** What you have to do **
For the data below, please report each line where the word "Modeling" is found.

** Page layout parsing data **
· · ·
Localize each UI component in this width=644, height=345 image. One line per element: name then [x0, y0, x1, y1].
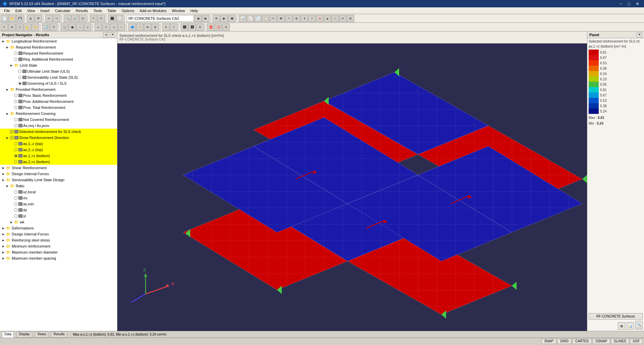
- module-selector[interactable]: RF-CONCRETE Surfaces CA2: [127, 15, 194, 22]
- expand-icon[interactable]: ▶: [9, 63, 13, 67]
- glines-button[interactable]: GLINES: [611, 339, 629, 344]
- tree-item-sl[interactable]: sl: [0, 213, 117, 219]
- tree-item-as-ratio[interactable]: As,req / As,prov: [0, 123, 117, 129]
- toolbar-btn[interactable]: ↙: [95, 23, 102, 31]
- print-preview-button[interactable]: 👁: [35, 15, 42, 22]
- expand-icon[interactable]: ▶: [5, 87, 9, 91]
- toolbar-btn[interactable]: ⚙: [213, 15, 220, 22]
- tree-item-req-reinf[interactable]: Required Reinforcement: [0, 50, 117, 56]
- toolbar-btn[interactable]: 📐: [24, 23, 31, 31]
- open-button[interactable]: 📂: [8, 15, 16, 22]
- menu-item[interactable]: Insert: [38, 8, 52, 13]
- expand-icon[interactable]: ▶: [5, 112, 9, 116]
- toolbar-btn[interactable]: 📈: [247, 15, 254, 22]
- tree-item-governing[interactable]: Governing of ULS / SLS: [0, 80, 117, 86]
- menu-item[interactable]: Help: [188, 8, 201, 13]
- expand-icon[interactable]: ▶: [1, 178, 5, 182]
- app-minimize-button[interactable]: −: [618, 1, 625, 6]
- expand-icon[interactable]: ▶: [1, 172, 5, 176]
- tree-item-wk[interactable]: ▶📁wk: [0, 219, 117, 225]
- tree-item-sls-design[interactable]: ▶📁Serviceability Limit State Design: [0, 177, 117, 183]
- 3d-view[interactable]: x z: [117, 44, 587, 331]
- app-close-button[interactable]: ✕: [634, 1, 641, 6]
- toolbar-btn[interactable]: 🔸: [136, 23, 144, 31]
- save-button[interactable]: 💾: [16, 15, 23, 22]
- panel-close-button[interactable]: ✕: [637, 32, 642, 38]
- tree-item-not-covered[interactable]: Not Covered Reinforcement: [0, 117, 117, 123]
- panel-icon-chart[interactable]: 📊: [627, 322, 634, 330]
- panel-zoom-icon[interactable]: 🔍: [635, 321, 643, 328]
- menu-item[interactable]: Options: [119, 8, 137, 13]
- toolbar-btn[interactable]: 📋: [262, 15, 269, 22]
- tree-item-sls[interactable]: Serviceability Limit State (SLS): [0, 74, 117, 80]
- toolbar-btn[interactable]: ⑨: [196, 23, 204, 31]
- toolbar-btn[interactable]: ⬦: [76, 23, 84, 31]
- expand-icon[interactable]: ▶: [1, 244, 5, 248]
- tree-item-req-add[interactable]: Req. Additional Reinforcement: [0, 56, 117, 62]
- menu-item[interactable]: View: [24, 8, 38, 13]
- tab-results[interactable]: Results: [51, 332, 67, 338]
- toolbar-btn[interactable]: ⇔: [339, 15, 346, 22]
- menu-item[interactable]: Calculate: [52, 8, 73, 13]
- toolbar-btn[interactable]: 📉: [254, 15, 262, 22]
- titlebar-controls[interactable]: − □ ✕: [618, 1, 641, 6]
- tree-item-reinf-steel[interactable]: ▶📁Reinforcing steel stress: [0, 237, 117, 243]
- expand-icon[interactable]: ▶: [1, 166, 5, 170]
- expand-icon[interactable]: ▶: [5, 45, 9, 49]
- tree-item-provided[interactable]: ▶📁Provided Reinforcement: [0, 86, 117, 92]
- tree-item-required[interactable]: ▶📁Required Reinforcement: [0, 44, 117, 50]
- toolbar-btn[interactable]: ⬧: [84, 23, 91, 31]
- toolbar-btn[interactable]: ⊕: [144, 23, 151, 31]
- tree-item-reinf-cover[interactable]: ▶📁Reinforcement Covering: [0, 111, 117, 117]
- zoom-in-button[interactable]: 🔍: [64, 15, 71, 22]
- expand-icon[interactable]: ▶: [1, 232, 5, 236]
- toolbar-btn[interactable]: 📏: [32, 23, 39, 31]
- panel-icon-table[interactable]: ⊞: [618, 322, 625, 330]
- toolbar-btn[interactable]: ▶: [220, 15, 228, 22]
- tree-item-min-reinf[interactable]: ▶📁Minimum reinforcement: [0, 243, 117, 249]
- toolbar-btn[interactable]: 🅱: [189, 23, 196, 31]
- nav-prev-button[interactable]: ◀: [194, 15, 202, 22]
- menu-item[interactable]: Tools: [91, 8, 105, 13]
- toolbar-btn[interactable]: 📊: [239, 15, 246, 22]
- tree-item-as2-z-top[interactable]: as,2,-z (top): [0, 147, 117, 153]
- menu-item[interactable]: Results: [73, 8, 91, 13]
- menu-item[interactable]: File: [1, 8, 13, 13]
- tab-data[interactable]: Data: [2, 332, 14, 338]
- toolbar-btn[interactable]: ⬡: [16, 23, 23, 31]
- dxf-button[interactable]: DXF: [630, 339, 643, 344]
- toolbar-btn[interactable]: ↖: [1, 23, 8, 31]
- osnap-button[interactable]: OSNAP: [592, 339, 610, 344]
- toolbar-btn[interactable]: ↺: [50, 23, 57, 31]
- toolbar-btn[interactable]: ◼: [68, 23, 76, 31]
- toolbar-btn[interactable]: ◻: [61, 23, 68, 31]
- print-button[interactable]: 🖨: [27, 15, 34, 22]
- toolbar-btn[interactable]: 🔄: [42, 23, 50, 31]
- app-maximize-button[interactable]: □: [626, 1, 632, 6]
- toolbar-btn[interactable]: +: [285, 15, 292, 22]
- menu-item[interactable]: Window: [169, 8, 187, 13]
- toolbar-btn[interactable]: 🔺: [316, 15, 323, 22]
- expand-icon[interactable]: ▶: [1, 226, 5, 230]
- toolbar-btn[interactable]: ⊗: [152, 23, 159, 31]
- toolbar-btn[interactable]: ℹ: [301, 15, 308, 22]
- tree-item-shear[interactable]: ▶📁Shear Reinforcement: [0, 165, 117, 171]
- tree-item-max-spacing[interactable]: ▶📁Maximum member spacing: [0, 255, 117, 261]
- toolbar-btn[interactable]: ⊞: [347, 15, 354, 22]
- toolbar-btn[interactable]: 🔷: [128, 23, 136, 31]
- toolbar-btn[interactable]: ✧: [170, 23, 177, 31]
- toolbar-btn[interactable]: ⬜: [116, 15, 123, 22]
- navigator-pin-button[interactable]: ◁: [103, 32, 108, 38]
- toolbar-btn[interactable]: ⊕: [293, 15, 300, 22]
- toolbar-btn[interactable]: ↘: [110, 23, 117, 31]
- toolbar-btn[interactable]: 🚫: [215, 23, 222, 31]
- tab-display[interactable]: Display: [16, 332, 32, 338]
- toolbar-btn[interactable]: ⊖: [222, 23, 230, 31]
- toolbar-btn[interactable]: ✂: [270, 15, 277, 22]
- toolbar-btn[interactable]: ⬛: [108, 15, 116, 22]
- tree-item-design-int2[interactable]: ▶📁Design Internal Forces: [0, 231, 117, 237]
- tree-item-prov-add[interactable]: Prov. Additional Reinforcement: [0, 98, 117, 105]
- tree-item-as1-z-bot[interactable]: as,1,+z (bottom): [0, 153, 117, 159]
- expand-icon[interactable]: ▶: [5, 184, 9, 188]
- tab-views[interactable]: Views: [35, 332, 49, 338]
· · ·
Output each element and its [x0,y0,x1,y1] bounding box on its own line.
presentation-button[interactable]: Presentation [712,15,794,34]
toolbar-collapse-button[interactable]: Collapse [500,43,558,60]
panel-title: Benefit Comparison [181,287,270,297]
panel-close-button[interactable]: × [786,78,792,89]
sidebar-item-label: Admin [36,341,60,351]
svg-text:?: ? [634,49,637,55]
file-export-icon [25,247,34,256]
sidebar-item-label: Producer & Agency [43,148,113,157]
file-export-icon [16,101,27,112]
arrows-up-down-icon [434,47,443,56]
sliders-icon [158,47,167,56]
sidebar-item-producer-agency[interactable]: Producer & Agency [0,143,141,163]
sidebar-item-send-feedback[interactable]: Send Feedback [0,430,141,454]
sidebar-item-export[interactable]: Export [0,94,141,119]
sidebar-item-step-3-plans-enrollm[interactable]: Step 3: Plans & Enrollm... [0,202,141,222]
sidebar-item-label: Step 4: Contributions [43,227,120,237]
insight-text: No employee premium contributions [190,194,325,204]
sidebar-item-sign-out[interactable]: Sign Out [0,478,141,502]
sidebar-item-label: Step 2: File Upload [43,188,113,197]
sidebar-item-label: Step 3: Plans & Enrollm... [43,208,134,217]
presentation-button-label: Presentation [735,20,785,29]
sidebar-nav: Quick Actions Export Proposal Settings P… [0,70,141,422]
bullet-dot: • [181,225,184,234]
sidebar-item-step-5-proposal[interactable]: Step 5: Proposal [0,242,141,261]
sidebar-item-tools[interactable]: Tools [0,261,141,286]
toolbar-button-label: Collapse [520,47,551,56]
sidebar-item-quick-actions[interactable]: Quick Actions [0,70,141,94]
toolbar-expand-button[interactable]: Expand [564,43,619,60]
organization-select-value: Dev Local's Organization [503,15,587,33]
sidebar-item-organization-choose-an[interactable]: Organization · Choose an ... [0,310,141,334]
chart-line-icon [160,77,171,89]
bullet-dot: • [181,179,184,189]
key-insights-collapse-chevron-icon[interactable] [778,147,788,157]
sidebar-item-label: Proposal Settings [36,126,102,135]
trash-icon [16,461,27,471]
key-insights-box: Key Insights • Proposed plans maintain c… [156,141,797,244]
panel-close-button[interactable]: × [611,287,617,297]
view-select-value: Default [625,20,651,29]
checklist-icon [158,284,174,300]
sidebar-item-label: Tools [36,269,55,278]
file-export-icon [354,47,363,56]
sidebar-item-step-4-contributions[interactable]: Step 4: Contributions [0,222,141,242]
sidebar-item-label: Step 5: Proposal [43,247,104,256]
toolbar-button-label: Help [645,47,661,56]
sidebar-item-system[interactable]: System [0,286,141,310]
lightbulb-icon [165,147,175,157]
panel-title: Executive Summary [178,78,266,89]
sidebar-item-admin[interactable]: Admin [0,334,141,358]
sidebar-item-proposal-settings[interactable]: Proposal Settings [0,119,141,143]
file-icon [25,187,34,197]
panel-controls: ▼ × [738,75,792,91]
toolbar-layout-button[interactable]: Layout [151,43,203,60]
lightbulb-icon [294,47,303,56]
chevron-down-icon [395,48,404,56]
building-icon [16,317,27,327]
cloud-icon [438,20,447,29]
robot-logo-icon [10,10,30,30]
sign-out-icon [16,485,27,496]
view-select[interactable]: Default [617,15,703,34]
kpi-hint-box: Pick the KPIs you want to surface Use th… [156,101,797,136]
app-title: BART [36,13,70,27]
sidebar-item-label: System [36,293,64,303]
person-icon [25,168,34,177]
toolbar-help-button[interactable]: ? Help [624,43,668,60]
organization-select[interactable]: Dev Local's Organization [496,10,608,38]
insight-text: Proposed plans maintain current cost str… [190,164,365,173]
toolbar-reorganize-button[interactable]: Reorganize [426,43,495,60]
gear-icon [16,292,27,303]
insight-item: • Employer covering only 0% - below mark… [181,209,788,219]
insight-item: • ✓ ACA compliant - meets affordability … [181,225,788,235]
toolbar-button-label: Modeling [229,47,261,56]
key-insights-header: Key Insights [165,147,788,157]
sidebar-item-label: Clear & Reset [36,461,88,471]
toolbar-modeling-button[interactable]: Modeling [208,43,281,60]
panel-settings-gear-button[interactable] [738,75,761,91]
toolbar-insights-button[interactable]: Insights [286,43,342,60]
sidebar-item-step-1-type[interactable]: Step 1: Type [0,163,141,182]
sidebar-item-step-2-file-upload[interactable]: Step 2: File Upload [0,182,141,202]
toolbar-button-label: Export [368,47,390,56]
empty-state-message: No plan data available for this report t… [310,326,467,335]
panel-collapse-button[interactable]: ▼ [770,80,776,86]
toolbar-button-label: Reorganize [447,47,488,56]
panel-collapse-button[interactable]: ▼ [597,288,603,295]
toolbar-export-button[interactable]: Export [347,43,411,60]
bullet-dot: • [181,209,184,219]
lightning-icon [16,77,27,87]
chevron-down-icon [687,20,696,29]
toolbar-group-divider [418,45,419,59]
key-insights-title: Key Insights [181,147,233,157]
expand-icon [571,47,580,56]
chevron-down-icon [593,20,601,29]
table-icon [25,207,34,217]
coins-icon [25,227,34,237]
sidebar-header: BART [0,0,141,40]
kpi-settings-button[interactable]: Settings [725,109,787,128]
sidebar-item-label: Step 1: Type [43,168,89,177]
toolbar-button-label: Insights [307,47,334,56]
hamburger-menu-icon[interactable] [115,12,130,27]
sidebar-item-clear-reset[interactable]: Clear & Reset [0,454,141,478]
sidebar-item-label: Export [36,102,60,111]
· · ·
** Exercise response **
toolbar-button-label: Modeling [229,47,261,56]
toolbar-modeling-button[interactable]: Modeling [208,43,281,60]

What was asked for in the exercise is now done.